Everyone is different, but for me it was so important to keep working through my cancer (and I suspect the Princess has been doing just that, behind the scenes), and then to simply get on with life once I physically could. I didn’t talk much about what I’d been through – not because I didn’t want to, I just found I genuinely moved on faster than people perhaps expected me to. I’d see someone six months on and they’d say: “Oh God, how are you?” I’d say: “Fine, why? Oh that! Oh yes, fine, thanks so much for asking.” That will be harder, I imagine, for the Princess. Time moves differently when you’re in the public eye. Over the past six months, the only thing the public has known about the Princess of Wales is that she has been ill.

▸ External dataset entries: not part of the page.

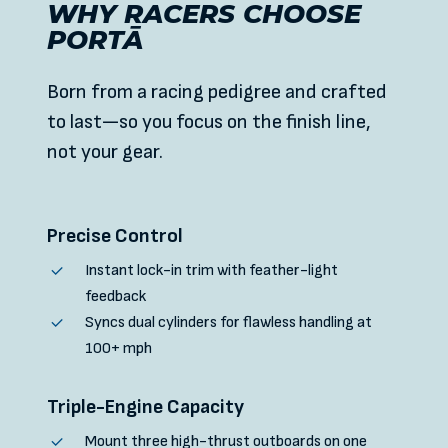
WHY RACERS CHOOSE
PORTĀ
Born from a racing pedigree and crafted
to last—so you focus on the finish line,
not your gear.
Precise Control
Instant lock-in trim with feather-light
feedback
Syncs dual cylinders for flawless handling at
100+ mph
Triple-Engine Capacity
Mount three high-thrust outboards on one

For her, there will have been many other highs and lows that will have filled those long weeks. Her year has not just been about cancer, it’s likely that it has been about lots of other things too.
It means that in the months to come, as she returns to public life, she will likely still have to answer questions about how she’s feeling. I feel for her hugely on that front. She may well want to put it all behind her.
What will be important will be to avoid coming into contact with judgement. Also not easy when you’re in the public eye. Today, if I post a picture of a small glass of rosé or me eating a chocolate bar on Instagram, someone will pipe up to tell me it’s bad for me and may bring my cancer back. Or when I swim in our pond, someone will let me know I shouldn’t be doing that because of the bugs in the water. The more she can block out the opinions of others and keep going on her own journey the better.
People often expect you to be “changed” in some way by cancer. I experienced physical changes, certainly, and it would be wrong to say it hasn’t left its mark emotionally. But I’m still me. I’ve gone back to worrying about all the things I used to worry about – the children, work, friends, whether or not everyone is healthy and happy.
Another shot in the video sees the Princess standing in a forest, surrounded by tall trees, feeling the sun on her face. It struck me, on seeing it, that there is such a reassuring inevitability to nature. It’s that great sense of growth and renewal you feel standing in a forest bursting with life.
When someone tells you you have cancer you think: “Oh my God, this could be it.” I can remember saying again and again to the doctors when they told me, “I can’t die.” They were telling me I wasn’t going to and I couldn’t hear it. Eventually I honed in on what they were saying and took it in. “Sarah,” they said again, “you’re not going to die.”
And I didn’t. And now life is going on, much as it always has. If I can be bold enough to offer our lovely Princess one piece of advice, it’s simply to keep going. This next bit may feel daunting, but she is the same remarkable person she ever was, and she can do this with her family by her side.